_REQUIRED WORK_
Please transcribe the data that follows exactly as given, leaving out every picture.

* * * * * * *

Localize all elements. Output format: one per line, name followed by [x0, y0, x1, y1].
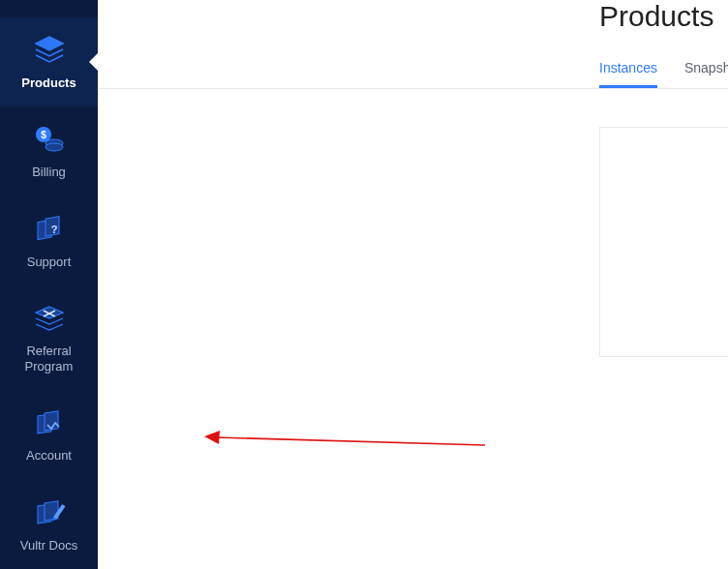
support-icon: ?: [4, 210, 94, 249]
referral-icon: [4, 299, 94, 338]
svg-marker-19: [204, 431, 220, 444]
sidebar-item-products[interactable]: Products: [0, 17, 98, 106]
sidebar-item-support[interactable]: ? Support: [0, 196, 98, 285]
sidebar-item-label: Referral Program: [4, 344, 94, 375]
products-icon: [4, 31, 94, 70]
main-content: Products Instances Snapshots ISOs Sc: [98, 0, 728, 569]
billing-icon: $: [4, 120, 94, 159]
sidebar-item-vultr-docs[interactable]: Vultr Docs: [0, 480, 98, 569]
annotation-arrow: [204, 426, 495, 464]
sidebar-item-billing[interactable]: $ Billing: [0, 106, 98, 195]
svg-line-18: [216, 437, 485, 445]
tab-label: Instances: [599, 60, 657, 75]
sidebar-item-referral-program[interactable]: Referral Program: [0, 285, 98, 391]
sidebar-item-label: Account: [4, 448, 94, 464]
svg-point-3: [46, 143, 63, 151]
svg-marker-1: [36, 37, 63, 50]
app-root: Products $ Billing: [0, 0, 728, 569]
sidebar-item-label: Billing: [4, 165, 94, 180]
svg-text:$: $: [41, 130, 46, 140]
sidebar-item-label: Support: [4, 255, 94, 270]
content-panel: [599, 127, 728, 357]
tab-instances[interactable]: Instances: [599, 60, 657, 88]
account-icon: [4, 404, 94, 442]
page-title: Products: [599, 0, 713, 33]
tab-label: Snapshots: [684, 60, 728, 75]
sidebar-item-account[interactable]: Account: [0, 390, 98, 479]
svg-text:?: ?: [50, 224, 57, 235]
tabs: Instances Snapshots ISOs Sc: [599, 60, 728, 88]
svg-marker-9: [36, 307, 63, 318]
sidebar-item-label: Products: [4, 75, 94, 91]
tab-snapshots[interactable]: Snapshots: [684, 60, 728, 88]
sidebar-item-label: Vultr Docs: [4, 538, 94, 554]
header-divider: [98, 88, 728, 89]
docs-icon: [4, 494, 94, 532]
sidebar: Products $ Billing: [0, 0, 98, 569]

* * * * * * *

_ANSWER TO THIS TASK_
Localize all elements. Output format: one per line, name followed by [x0, y0, x1, y1].
support-icon: ?: [4, 210, 94, 249]
referral-icon: [4, 299, 94, 338]
svg-marker-19: [204, 431, 220, 444]
sidebar-item-products[interactable]: Products: [0, 17, 98, 106]
sidebar-item-support[interactable]: ? Support: [0, 196, 98, 285]
sidebar-item-label: Referral Program: [4, 344, 94, 375]
products-icon: [4, 31, 94, 70]
main-content: Products Instances Snapshots ISOs Sc: [98, 0, 728, 569]
billing-icon: $: [4, 120, 94, 159]
sidebar-item-vultr-docs[interactable]: Vultr Docs: [0, 480, 98, 569]
annotation-arrow: [204, 426, 495, 464]
sidebar-item-billing[interactable]: $ Billing: [0, 106, 98, 195]
svg-line-18: [216, 437, 485, 445]
tab-label: Instances: [599, 60, 657, 75]
sidebar-item-referral-program[interactable]: Referral Program: [0, 285, 98, 391]
sidebar-item-label: Account: [4, 448, 94, 464]
svg-point-3: [46, 143, 63, 151]
svg-marker-1: [36, 37, 63, 50]
app-root: Products $ Billing: [0, 0, 728, 569]
sidebar-item-label: Billing: [4, 165, 94, 180]
svg-text:$: $: [41, 130, 46, 140]
sidebar-item-label: Support: [4, 255, 94, 270]
content-panel: [599, 127, 728, 357]
tab-instances[interactable]: Instances: [599, 60, 657, 88]
account-icon: [4, 404, 94, 442]
page-title: Products: [599, 0, 713, 33]
tab-label: Snapshots: [684, 60, 728, 75]
sidebar-item-account[interactable]: Account: [0, 390, 98, 479]
svg-text:?: ?: [50, 224, 57, 235]
tabs: Instances Snapshots ISOs Sc: [599, 60, 728, 88]
svg-marker-9: [36, 307, 63, 318]
sidebar-item-label: Products: [4, 75, 94, 91]
tab-snapshots[interactable]: Snapshots: [684, 60, 728, 88]
sidebar-item-label: Vultr Docs: [4, 538, 94, 554]
header-divider: [98, 88, 728, 89]
docs-icon: [4, 494, 94, 532]
sidebar: Products $ Billing: [0, 0, 98, 569]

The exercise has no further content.